Há ainda um jovem Corpo de Baile,
a cumprir de forma desenvolta a coreografia de José Carlos Mascarenhas, que
serve o propósito, apesar de não primar por assinaláveis inovações ou momentos
altos. Apesar de não tão bem servidos como poderiam ter sido, os Happy Dancers imprimem ao espectáculo
uma frescura e jovialidade agradável, como é apanágio.
Esteticamente, a Catedral da
Revista oferece-nos, no geral, um espectáculo alegre e elegante nas suas cores
vivaças e traços cuidados, emoldurada pelos grandiosos cenários de nomes
maiores como José Costa Reis, Helena Reis, Eduardo Cruzeiro, António Casimiro,
Moniz Ribeiro e Avelino do Carmo, que se conjugam com um guarda-roupa que,
pelas valiosas mãos da Mestra Rosário Balbi, trazem às luzes da ribalta
figurinos que, na sua grande maioria, enchem o olho e marcam a cena pela
elegância, sem excessivo e desnecessário arrojo, doseando brilhos, pedras,
plumas e outros apetrechos na dose certa para fazer brilhar os olhos e
fascinar.
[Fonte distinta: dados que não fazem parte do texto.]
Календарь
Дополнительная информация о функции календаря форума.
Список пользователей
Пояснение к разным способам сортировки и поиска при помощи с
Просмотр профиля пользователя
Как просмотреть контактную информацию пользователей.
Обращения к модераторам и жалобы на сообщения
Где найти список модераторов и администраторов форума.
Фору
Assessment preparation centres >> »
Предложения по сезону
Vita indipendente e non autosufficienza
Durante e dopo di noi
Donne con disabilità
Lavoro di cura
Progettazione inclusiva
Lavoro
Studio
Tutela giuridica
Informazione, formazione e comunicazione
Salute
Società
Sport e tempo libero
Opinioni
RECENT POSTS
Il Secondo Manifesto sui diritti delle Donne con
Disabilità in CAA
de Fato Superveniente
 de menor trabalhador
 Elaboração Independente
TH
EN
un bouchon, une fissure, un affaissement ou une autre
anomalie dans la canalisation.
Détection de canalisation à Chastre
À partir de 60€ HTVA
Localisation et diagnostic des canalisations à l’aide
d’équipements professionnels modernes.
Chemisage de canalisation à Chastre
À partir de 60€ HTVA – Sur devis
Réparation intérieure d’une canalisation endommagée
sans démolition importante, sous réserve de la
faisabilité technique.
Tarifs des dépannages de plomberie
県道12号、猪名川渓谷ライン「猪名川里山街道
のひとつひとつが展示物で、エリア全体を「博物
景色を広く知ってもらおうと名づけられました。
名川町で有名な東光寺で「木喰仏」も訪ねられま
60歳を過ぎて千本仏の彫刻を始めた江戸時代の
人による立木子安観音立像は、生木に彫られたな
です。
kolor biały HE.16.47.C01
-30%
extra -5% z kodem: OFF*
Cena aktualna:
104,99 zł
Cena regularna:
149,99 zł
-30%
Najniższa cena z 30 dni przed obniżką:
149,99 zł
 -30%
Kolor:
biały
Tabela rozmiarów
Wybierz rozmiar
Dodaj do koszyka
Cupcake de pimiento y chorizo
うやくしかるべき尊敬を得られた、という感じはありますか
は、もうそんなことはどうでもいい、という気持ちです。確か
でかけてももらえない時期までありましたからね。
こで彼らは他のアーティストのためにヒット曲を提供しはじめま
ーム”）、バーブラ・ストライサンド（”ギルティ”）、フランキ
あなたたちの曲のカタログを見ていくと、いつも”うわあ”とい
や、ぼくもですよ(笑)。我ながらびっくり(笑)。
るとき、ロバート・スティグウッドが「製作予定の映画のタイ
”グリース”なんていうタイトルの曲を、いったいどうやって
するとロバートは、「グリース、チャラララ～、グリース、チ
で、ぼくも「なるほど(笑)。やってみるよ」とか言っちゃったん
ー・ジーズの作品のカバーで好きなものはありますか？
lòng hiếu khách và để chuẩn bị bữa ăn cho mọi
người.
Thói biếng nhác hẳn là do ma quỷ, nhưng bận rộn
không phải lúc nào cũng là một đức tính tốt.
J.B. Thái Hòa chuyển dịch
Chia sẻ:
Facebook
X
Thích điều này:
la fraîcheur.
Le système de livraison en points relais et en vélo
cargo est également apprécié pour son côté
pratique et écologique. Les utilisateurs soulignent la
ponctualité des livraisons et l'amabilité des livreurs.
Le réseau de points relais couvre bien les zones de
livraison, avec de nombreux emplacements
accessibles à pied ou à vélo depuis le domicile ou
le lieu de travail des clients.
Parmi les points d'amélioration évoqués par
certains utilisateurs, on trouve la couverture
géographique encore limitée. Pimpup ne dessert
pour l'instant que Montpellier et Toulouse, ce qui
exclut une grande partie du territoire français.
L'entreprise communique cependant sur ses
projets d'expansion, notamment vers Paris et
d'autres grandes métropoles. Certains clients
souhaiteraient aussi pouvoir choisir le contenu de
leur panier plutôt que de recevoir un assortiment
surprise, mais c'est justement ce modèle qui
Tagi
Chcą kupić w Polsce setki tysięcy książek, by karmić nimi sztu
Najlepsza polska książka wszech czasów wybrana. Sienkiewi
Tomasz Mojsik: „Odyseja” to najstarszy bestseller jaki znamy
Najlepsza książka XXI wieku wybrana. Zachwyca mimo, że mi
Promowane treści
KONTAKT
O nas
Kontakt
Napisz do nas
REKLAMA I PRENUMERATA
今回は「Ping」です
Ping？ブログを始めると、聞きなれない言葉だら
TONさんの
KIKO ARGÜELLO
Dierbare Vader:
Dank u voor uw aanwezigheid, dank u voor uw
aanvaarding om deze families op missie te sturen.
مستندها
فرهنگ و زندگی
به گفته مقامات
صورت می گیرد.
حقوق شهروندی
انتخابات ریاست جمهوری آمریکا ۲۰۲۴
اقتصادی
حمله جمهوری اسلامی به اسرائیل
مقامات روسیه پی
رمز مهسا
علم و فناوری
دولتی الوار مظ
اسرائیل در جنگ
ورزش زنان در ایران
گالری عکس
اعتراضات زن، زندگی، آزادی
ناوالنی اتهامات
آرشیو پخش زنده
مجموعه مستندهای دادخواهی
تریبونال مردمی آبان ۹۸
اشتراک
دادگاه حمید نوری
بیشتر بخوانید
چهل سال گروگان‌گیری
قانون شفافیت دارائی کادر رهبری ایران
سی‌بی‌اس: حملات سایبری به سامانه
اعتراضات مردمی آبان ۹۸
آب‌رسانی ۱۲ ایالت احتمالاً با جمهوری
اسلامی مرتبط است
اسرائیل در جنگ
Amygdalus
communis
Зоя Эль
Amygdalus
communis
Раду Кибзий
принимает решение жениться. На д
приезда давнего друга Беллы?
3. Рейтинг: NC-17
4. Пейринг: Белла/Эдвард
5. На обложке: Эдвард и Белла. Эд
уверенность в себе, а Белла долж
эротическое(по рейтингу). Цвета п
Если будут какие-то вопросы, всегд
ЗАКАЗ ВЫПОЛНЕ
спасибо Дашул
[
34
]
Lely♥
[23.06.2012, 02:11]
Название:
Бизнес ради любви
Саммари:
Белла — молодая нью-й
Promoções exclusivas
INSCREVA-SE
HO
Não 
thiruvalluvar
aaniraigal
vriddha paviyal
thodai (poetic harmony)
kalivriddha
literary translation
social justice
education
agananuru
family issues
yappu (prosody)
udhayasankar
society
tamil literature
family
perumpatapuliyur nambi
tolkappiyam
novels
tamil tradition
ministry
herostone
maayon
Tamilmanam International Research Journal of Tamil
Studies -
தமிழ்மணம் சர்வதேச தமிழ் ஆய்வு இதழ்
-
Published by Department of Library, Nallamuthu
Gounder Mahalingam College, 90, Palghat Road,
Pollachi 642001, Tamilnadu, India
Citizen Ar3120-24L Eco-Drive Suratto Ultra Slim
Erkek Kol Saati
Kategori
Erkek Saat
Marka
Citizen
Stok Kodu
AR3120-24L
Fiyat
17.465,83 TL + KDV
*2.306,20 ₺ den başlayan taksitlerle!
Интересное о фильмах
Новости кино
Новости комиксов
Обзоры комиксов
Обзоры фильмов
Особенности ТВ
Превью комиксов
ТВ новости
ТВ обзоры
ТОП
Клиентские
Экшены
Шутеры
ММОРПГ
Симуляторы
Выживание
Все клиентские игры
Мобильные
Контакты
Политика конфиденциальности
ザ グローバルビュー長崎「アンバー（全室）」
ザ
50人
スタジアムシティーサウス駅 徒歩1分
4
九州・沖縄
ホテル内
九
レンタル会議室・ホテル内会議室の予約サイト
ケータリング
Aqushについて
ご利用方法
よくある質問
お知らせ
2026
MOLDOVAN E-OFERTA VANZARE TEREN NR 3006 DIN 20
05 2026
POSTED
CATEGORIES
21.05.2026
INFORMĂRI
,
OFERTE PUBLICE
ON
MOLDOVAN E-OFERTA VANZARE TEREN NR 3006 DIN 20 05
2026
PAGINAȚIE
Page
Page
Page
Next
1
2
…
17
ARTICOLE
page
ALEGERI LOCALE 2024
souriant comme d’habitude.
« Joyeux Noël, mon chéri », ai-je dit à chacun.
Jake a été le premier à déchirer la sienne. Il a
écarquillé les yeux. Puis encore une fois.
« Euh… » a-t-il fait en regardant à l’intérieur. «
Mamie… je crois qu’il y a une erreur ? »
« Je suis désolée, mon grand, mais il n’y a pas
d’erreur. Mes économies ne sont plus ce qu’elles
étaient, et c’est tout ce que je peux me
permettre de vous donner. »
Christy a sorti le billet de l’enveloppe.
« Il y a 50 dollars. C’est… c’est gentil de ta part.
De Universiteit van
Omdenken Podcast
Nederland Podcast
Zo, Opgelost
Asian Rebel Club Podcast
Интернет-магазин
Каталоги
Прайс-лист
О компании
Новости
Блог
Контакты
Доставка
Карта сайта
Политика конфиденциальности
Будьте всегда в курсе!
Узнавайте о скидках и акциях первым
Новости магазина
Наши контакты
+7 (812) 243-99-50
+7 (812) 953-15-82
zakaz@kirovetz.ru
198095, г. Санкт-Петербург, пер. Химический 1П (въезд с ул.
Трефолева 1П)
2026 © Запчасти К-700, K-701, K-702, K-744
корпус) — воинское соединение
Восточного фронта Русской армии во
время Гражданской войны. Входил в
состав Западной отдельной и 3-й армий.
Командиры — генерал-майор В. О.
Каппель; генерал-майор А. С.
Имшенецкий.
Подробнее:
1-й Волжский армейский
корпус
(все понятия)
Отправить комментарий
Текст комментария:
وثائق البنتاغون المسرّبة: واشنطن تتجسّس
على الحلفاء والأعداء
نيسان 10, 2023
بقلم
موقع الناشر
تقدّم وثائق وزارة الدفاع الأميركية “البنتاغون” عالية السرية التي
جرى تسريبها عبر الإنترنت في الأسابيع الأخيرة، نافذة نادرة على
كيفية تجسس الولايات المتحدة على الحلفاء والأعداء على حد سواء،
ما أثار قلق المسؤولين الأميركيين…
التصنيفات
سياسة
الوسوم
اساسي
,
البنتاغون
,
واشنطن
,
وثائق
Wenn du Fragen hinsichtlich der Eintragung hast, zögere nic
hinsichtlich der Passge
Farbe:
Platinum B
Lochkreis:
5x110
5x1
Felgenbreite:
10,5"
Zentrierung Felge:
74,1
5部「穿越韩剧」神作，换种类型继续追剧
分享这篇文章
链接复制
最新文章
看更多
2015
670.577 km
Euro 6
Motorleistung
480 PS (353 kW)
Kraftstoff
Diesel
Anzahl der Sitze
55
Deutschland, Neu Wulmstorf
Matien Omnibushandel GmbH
Entre tantos números, é inevitável o destaque especial para o luxuoso
final do primeiro Acto, onde os figurinos do jovem e talentoso Bruno Guerra
casam com os cenários do genial Mestre José Costa Reis, numa fusão que deu azo
ao mais bonito e faustoso final que passou pelo Parque desde há muito.
Por fim, uma palavra de estima e
carinho ao produtor Hélder Freire Costa que, num louvável e titânico esforço,
se continua a bater por reacender as luzes da velhinha mas sempre nova
catedral.
Em suma, Lisboa tem na mão um espectáculo alegre nas suas cores, no seu ritmo e nas suas canções, a merecer o carinho e os aplausos de pé de salas lotadas, e que faz jus à certidão de nascimento daquele que é unanimemente considerado o mais genuíno género de Teatro Português – servindo-o como sempre deveria ser em todos os palcos - e aquele que o público continua a guardar no seu coração, com o carinho de sempre. · Revista Quer... É Parque Mayer! > De Mário Rainho e Flávio Gil; enc. de Mário Raínho; guarda-roupa pela Mestra Rosário Balbi; cenografia de Helena Reis, José Costa Reis, António Casimiro,Avelino do Carmo, Eduardo Cruzeiro e Moniz Ribeiro; coreografia de José Carlos Mascarenhas; música de Eugénio Pepe, Hugo Neves Reis e Pedro F. Sousa; produção Hélder Freire Costa; com Mariema, Paulo Vasco, Alice Pires, Flávio Gil, Filipa Godinho, Rúben Dias, Maria Giestas, Pedro Silva e Patrícia Teixeira. Teatro Maria Vitória; Parque Mayer, Lisboa; T.213 475 454. Qui-Dom. às 21h30 e Sáb. e Dom. às 16h30. 12,5€ a 30€.